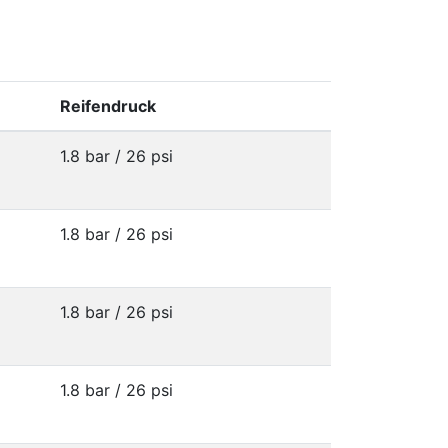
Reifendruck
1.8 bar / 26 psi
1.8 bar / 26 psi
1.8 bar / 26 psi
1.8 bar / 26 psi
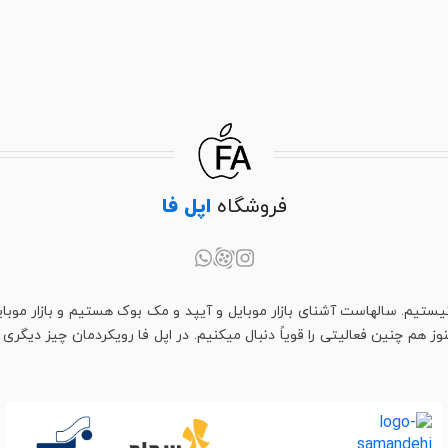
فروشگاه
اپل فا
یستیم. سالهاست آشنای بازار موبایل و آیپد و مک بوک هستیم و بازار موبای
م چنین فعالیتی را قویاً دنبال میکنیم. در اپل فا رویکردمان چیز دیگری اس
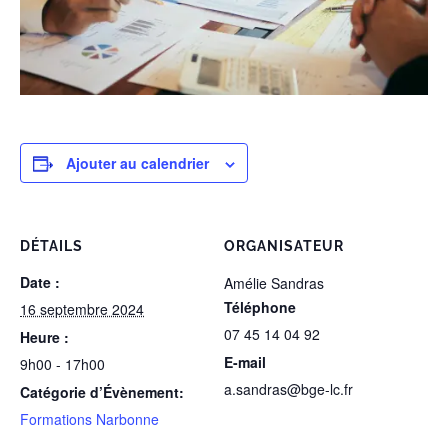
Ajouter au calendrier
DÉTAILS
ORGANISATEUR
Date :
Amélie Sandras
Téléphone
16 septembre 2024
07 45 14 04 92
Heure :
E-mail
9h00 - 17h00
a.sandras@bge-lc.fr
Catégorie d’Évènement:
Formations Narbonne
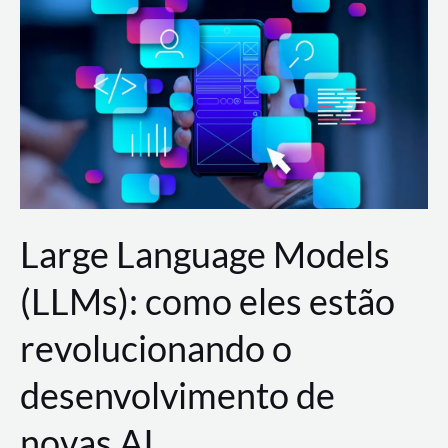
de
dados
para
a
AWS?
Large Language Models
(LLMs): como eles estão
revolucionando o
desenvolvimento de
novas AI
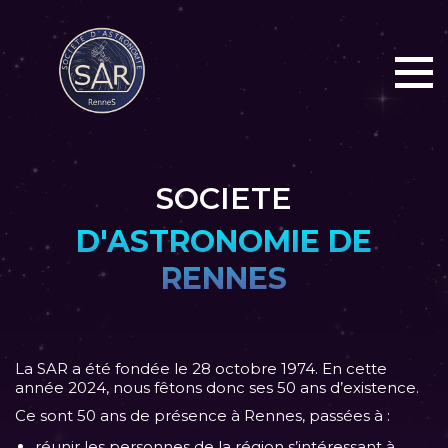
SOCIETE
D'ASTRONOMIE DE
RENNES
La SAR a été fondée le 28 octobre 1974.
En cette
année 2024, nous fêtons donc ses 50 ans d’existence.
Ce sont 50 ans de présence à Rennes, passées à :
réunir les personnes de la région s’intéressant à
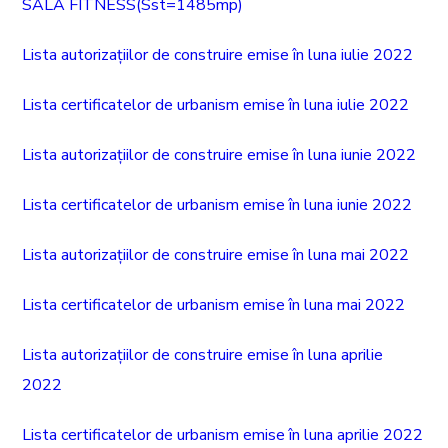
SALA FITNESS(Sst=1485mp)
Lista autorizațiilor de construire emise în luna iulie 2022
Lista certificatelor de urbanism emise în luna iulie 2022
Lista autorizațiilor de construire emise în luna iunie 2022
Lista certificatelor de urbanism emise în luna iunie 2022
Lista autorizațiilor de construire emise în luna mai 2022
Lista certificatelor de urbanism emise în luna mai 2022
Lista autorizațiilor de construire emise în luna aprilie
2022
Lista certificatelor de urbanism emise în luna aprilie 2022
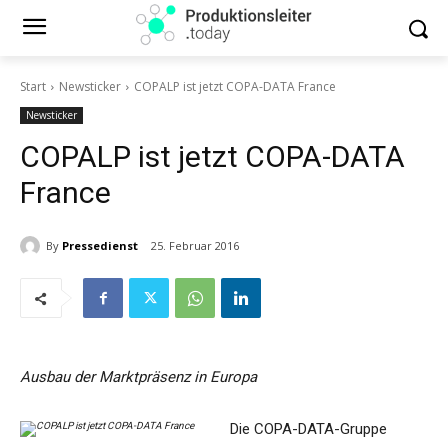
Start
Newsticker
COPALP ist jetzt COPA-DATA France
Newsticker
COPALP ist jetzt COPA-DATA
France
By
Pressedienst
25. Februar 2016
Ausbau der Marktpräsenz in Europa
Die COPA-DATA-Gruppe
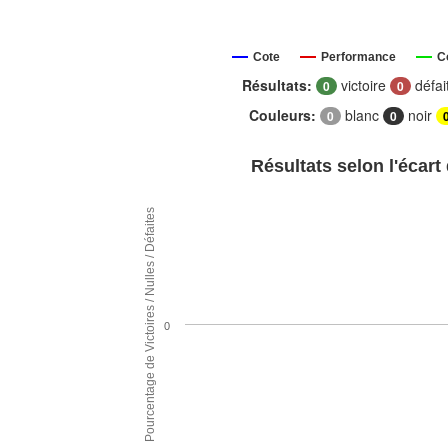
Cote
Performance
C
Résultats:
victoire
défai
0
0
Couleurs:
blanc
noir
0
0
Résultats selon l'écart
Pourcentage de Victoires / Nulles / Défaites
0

_What you need to do_
The data above should be repeated exactly, minus any pictures.

_Response_
Reifendruck
1.8 bar / 26 psi
1.8 bar / 26 psi
1.8 bar / 26 psi
1.8 bar / 26 psi
فروشگاه
اپل فا
یستیم. سالهاست آشنای بازار موبایل و آیپد و مک بوک هستیم و بازار موبای
م چنین فعالیتی را قویاً دنبال میکنیم. در اپل فا رویکردمان چیز دیگری اس
Ajouter au calendrier
DÉTAILS
ORGANISATEUR
Date :
Amélie Sandras
Téléphone
16 septembre 2024
07 45 14 04 92
Heure :
E-mail
9h00 - 17h00
a.sandras@bge-lc.fr
Catégorie d’Évènement:
Formations Narbonne
de
dados
para
a
AWS?
Large Language Models
(LLMs): como eles estão
revolucionando o
desenvolvimento de
novas AI
SOCIETE
D'ASTRONOMIE DE
RENNES
La SAR a été fondée le 28 octobre 1974.
En cette
année 2024, nous fêtons donc ses 50 ans d’existence.
Ce sont 50 ans de présence à Rennes, passées à :
réunir les personnes de la région s’intéressant à
SALA FITNESS(Sst=1485mp)
Lista autorizațiilor de construire emise în luna iulie 2022
Lista certificatelor de urbanism emise în luna iulie 2022
Lista autorizațiilor de construire emise în luna iunie 2022
Lista certificatelor de urbanism emise în luna iunie 2022
Lista autorizațiilor de construire emise în luna mai 2022
Lista certificatelor de urbanism emise în luna mai 2022
Lista autorizațiilor de construire emise în luna aprilie
2022
Lista certificatelor de urbanism emise în luna aprilie 2022
Start
Newsticker
COPALP ist jetzt COPA-DATA France
Newsticker
COPALP ist jetzt COPA-DATA
France
By
Pressedienst
25. Februar 2016
Ausbau der Marktpräsenz in Europa
Die COPA-DATA-Gruppe
Cote
Performance
C
Résultats:
victoire
défai
0
0
Couleurs:
blanc
noir
0
0
Résultats selon l'écart
Pourcentage de Victoires / Nulles / Défaites
0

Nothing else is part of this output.